Negative instructions
"Don't use jargon" is processed less reliably than "use plain language that a smart non-expert would understand." Tell the model what to do, not what to avoid.
Context starvation
Brilliant instructions with no context. "Write the perfect follow-up email" without including the original email, the relationship context, or the desired outcome.
Day 5 · March 28
Skills & Recipes
A skill is a reusable unit of intelligence. It packages domain knowledge, decision logic, and workflow steps into something an agent can execute reliably. Skills are how intelligence becomes tangible — how "make good decisions" turns into "handle this specific kind of work, well, every time."

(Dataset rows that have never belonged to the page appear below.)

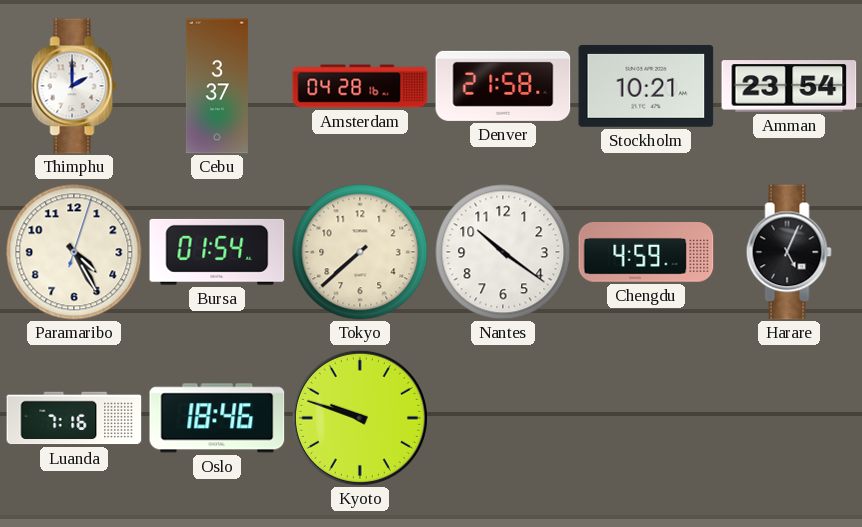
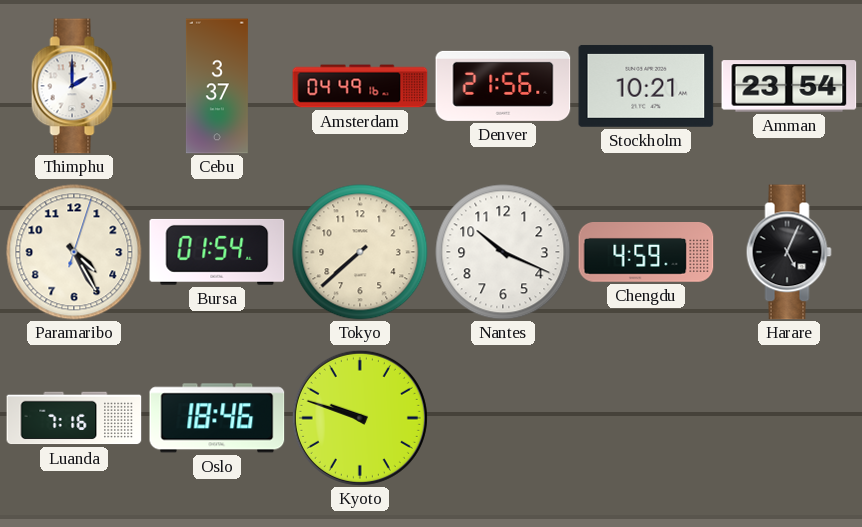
Amsterdam: 04:28 -> 04:49
Denver: 21:58 -> 21:56
Nantes: 10:21 -> 10:19
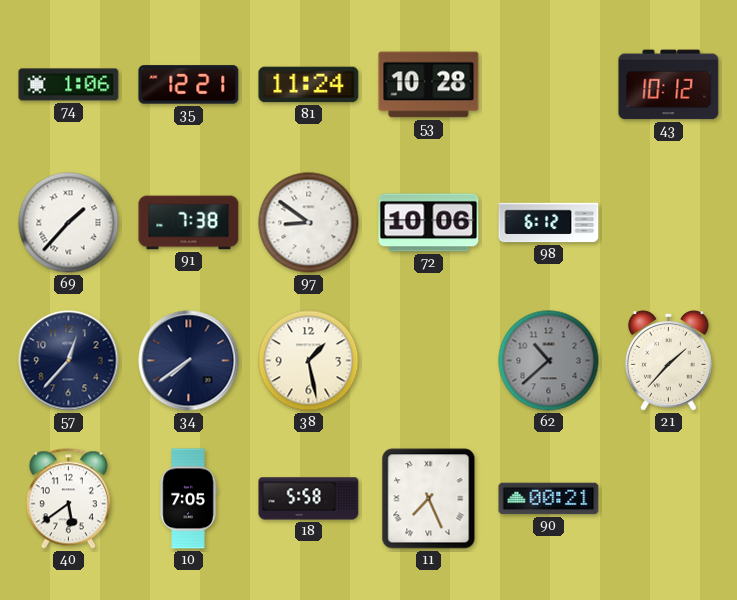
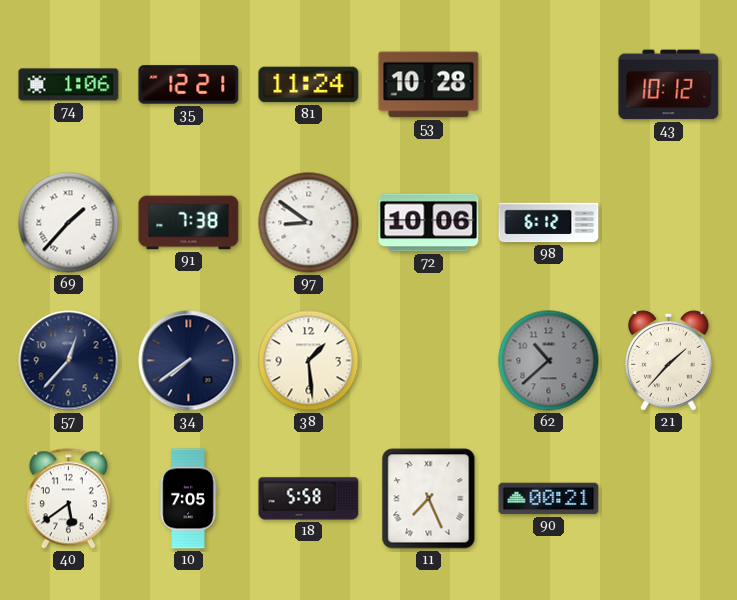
38: 1:28 -> 1:29
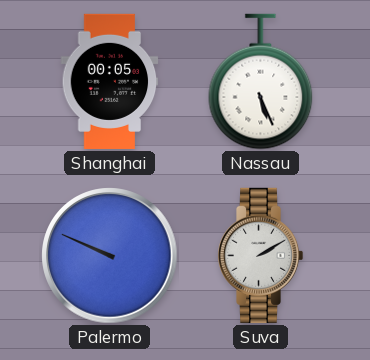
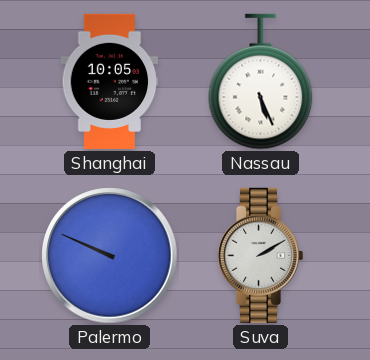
Shanghai: 00:05 -> 10:05
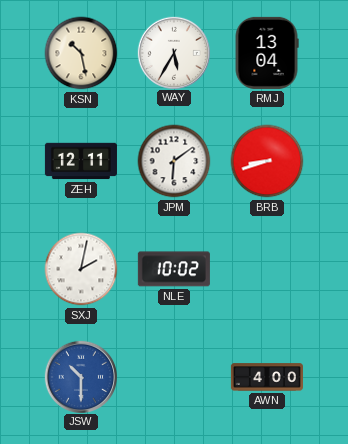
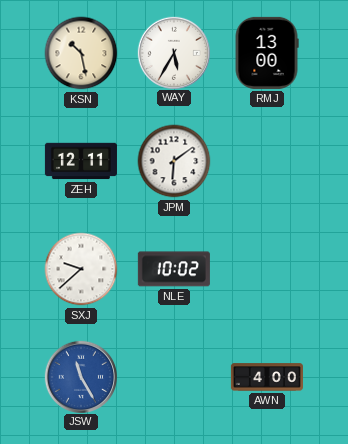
RMJ: 13:04 -> 13:00
BRB: 8:42 -> none
SXJ: 2:02 -> 9:38
JSW: 10:30 -> 11:25
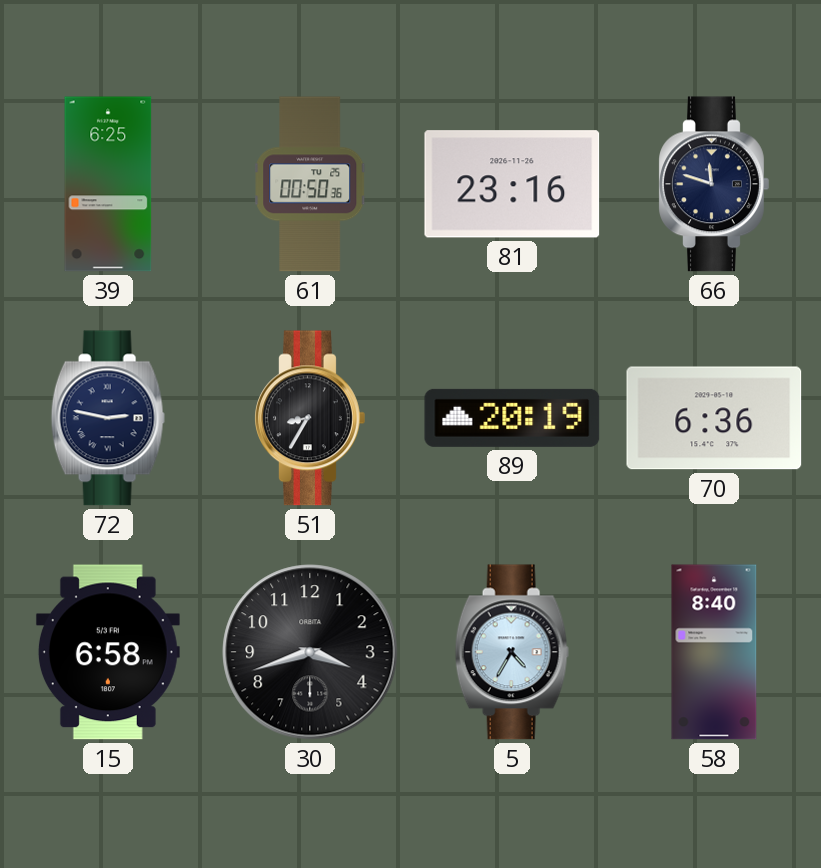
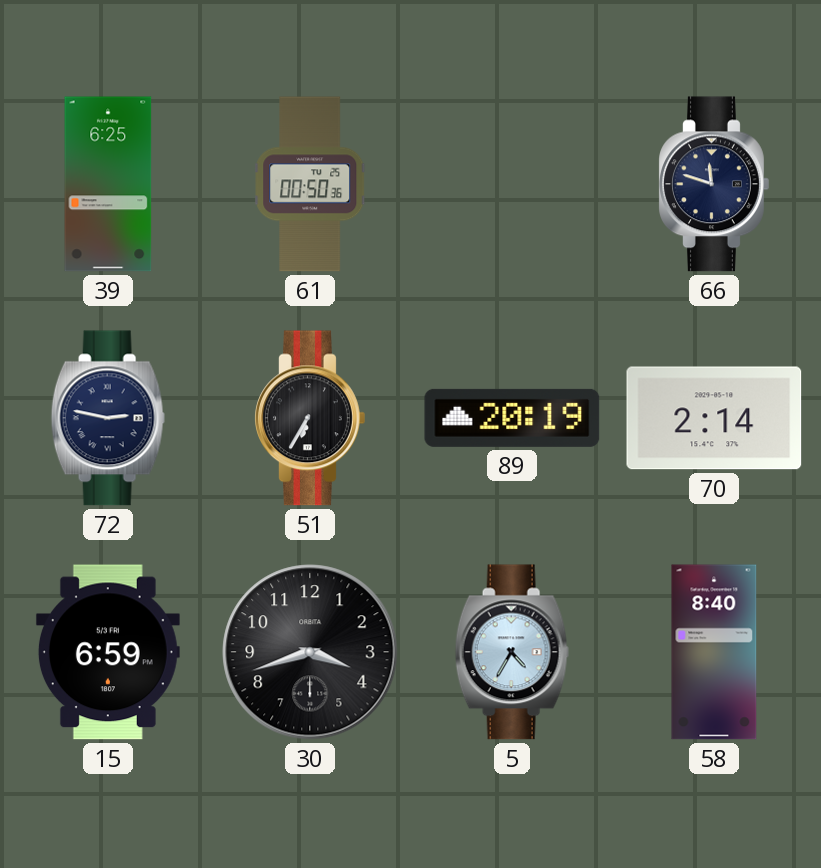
81: 23:16 -> none
51: 8:35 -> 6:35
70: 6:36 -> 2:14
15: 6:58 -> 6:59
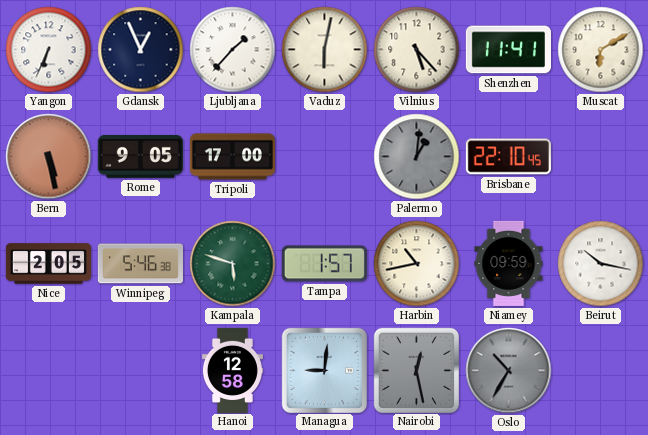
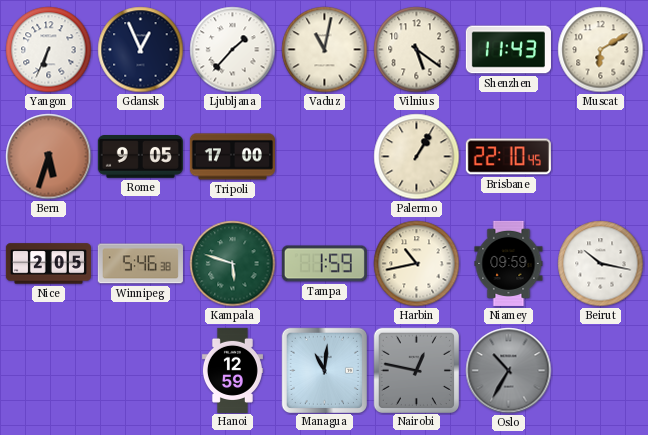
Vaduz: 6:02 -> 11:02
Vilnius: 5:23 -> 5:21
Shenzhen: 11:41 -> 11:43
Bern: 5:28 -> 5:33
Palermo: 1:01 -> 1:05
Palermo dial: grey -> cream
Tampa: 1:57 -> 1:59
Hanoi: 12:58 -> 12:59
Managua: 9:01 -> 11:01
Nairobi: 12:28 -> 12:47
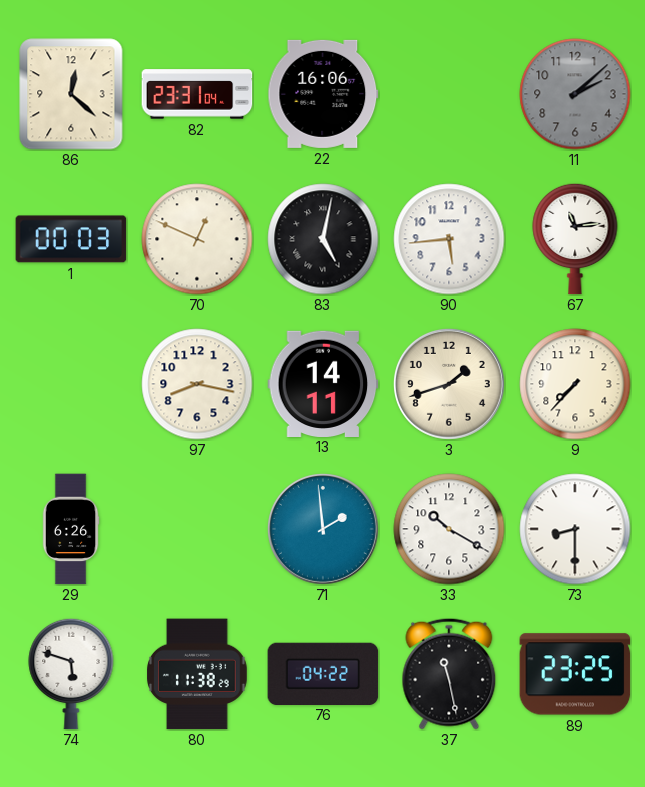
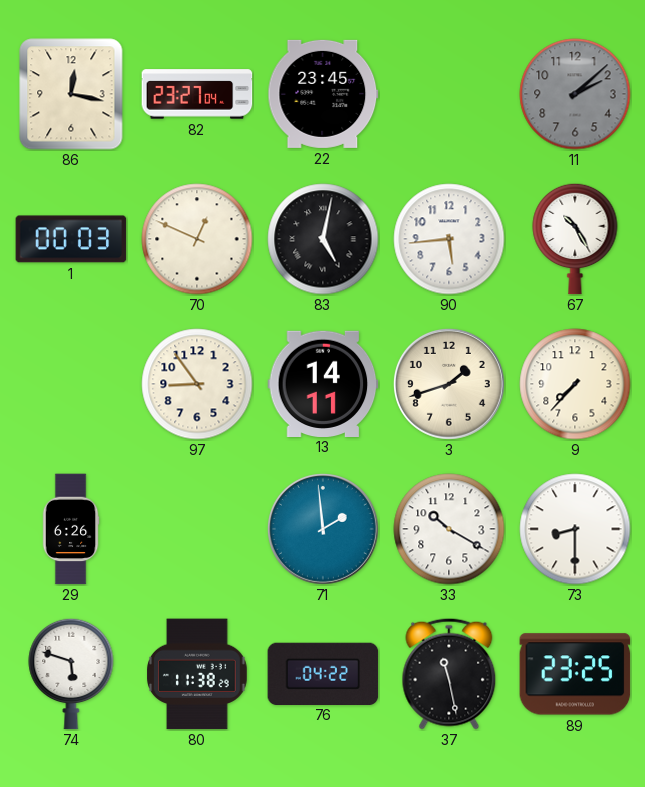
86: 12:22 -> 12:17
82: 23:31 -> 23:27
22: 16:06 -> 23:45
67: 11:14 -> 10:25
97: 8:17 -> 8:54
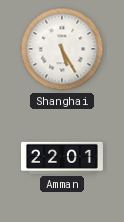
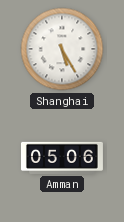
Amman: 22:01 -> 05:06
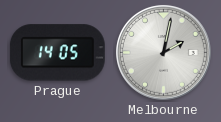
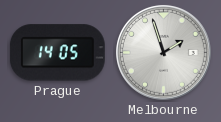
Melbourne: 2:02 -> 1:57
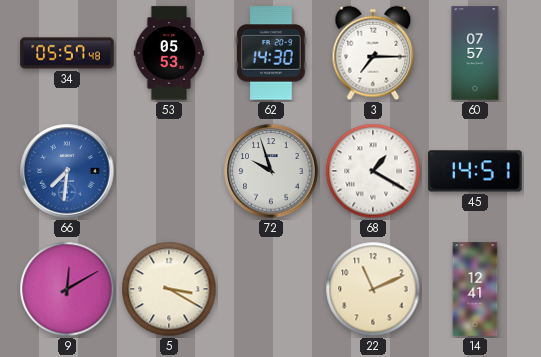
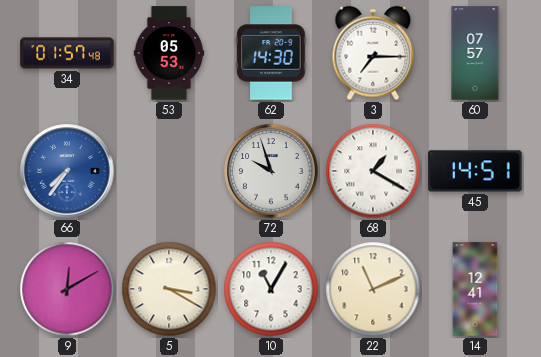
34: 05:57 -> 01:57
66: 7:31 -> 7:36
10: none -> 11:05
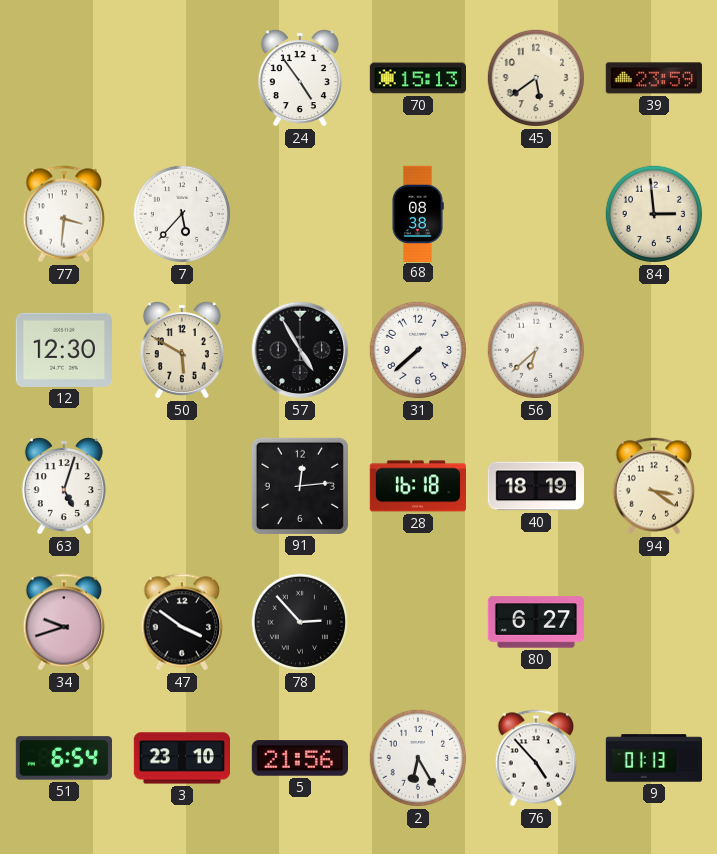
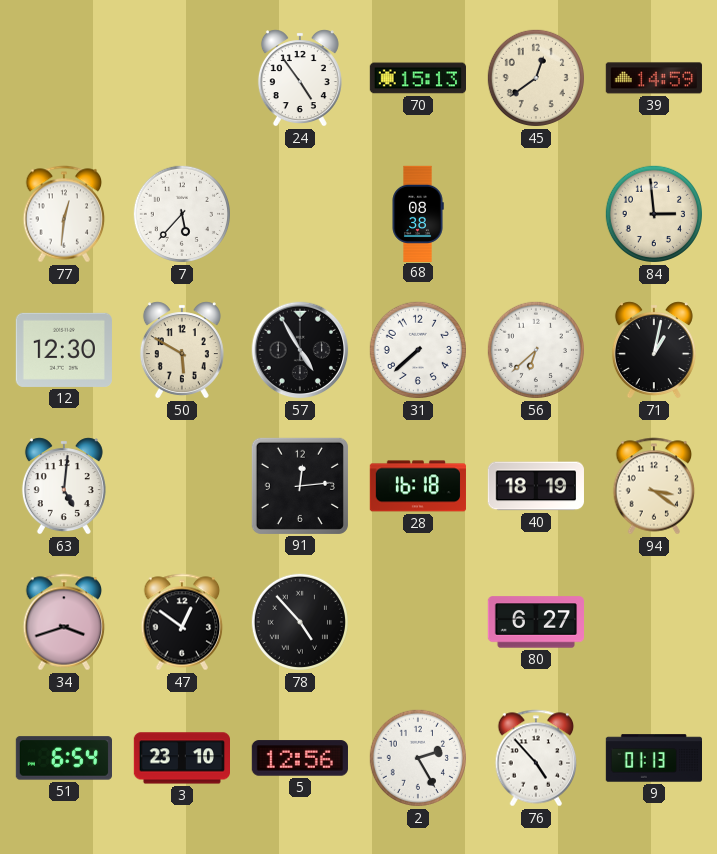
45: 5:39 -> 12:39
39: 23:59 -> 14:59
77: 3:31 -> 12:31
71: none -> 1:02
63: 5:03 -> 5:01
34: 9:42 -> 3:42
47: 3:51 -> 12:51
78: 2:53 -> 4:53
5: 21:56 -> 12:56
2: 6:25 -> 2:25
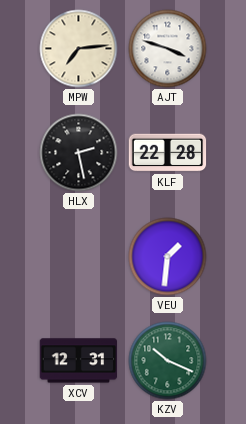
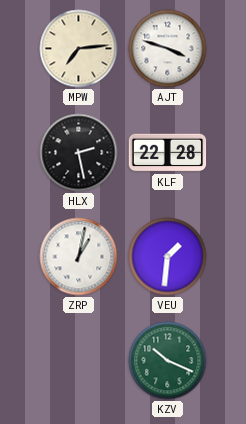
ZRP: none -> 1:02
XCV: 12:31 -> none
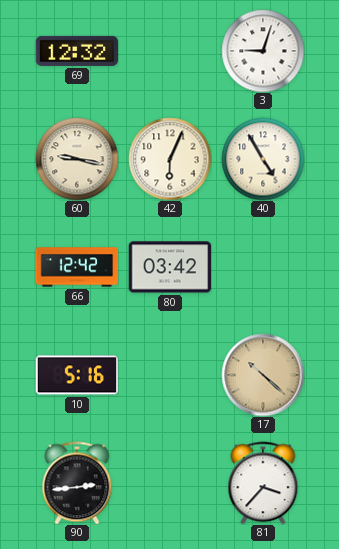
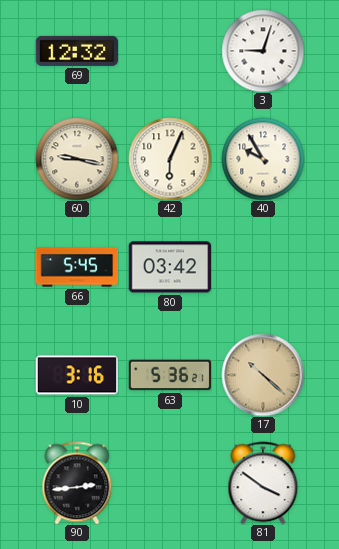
40: 4:55 -> 9:55
66: 12:42 -> 5:45
10: 5:16 -> 3:16
63: none -> 5:36
81: 3:37 -> 3:51
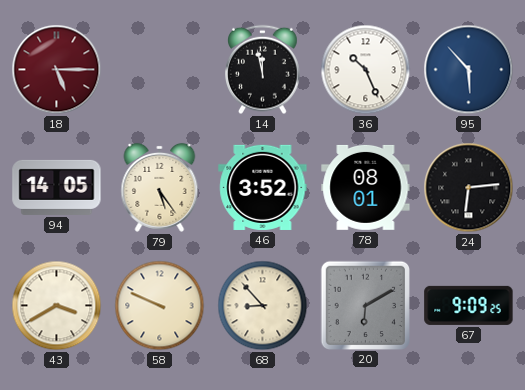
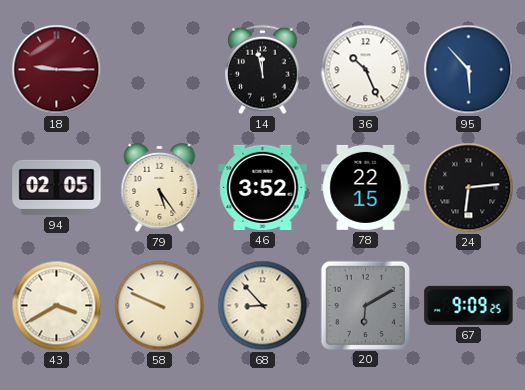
18: 5:15 -> 9:15
94: 14:05 -> 02:05
78: 08:01 -> 22:15
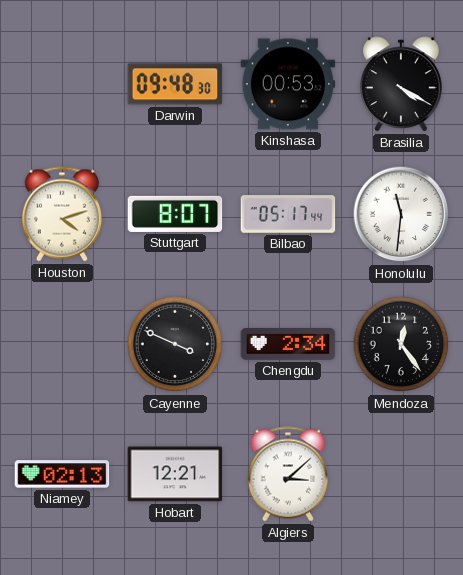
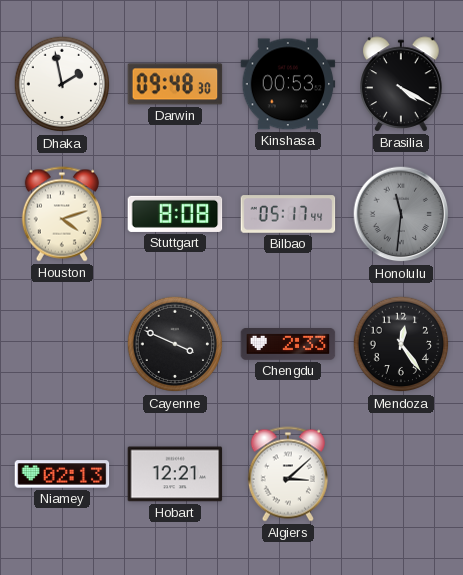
Dhaka: none -> 1:58
Stuttgart: 8:07 -> 8:08
Honolulu dial: white -> grey
Chengdu: 2:34 -> 2:33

You do something manually — process a batch of applicants, prep for a recurring meeting, triage an inbox. The agent watches. After seeing you do it two or three times, it recognizes the pattern and offers to automate it.
The first time cost you 20 minutes. Every subsequent time costs you 10 seconds of review. That's the value proposition: intelligence that learns from your behavior and packages it for reuse.
Do something twice, teach it once, never do it again.
1. Discover
Every skill starts as a repeated action. Discovery is about recognizing that a human is doing something an agent could learn.
2. Package
Turn the pattern into a skill: define the trigger, the inputs, the steps, the decision points, the output format. Capture not just what someone does but why.
3. Ship
Skills need to be discoverable — surfaced at the right moment, described clearly, easy to activate. The best skill is one the user doesn't know exists until it appears exactly when they need it.
4. Iterate
Every execution is feedback. Skills should get better over time — not just from explicit improvement but from implicit learning through use.
Day 6 · March 31
Evals & Measurement
Without measurement, every prompt change is a coin flip. Evals are the difference between engineering and guessing. They turn intelligence work from an art into a science — or at least a craft with feedback loops.
Decision Quality
Given the context and the task, did the agent make the decision a competent human would make? Build golden sets: curated examples where you know what the right answer is, and score against them.
Task Completion
Binary but important. Did the email get drafted? Did the meeting get scheduled? Track completion rate and identify where tasks stall.
Faithfulness
Did it use the information provided or hallucinate? Did it follow the constraints or ignore them? Faithfulness to context is the most measurable aspect of intelligence.
User Trust Signals
The ultimate eval: did the user send the draft as-is, edit it heavily, or throw it away? Every user interaction is an implicit evaluation.
Calibration
When the agent says "I'm confident," is it right? Calibration — the alignment between stated confidence and actual accuracy — is one of the most underrated metrics.
Curated input/output pairs where you've defined what "good" looks like. Start small — 20-30 cases. Expand as you discover edge cases. Every bug report is a potential golden set entry.
Before you change anything, run the suite. After, run it again. Did the thing you fixed actually improve? Did anything else break? Table stakes in software engineering. Should be table stakes in intelligence work.
Same input, two different prompts. Which scores higher against your golden set? Which gets more user accepts? Controlled comparison beats gut feeling.
Record the full reasoning path. When something goes wrong, the trace tells you why. Without traces, debugging intelligence is archaeology.
User corrections are the highest-signal eval data. The diff between original and edited version tells you exactly where the agent got it wrong. Collect these systematically.
The measure of intelligence isn't what the system prompt says. It's whether the user trusted the output enough to act on it.
The measure of intelligence isn't the complexity of the system prompt. It's the quality of the decisions that come out the other end. Every prompt change, every workflow tweak, every new heuristic gets tested against one question: did the agent make a better decision?